**Work to complete:**
The copy must match the data word for word and contain no pictures.

**Information supplied:**
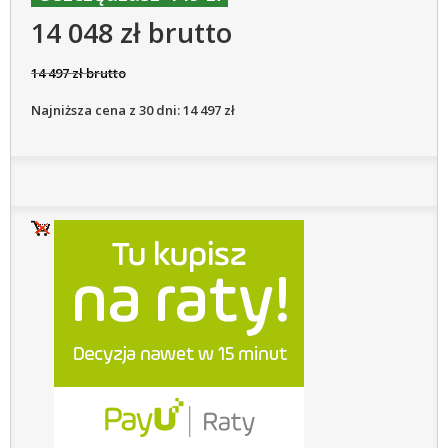
14 048 zł brutto
14 497 zł brutto
Najniższa cena z 30 dni: 14 497 zł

**Response for this exercise:**
14 048 zł brutto
14 497 zł brutto
Najniższa cena z 30 dni: 14 497 zł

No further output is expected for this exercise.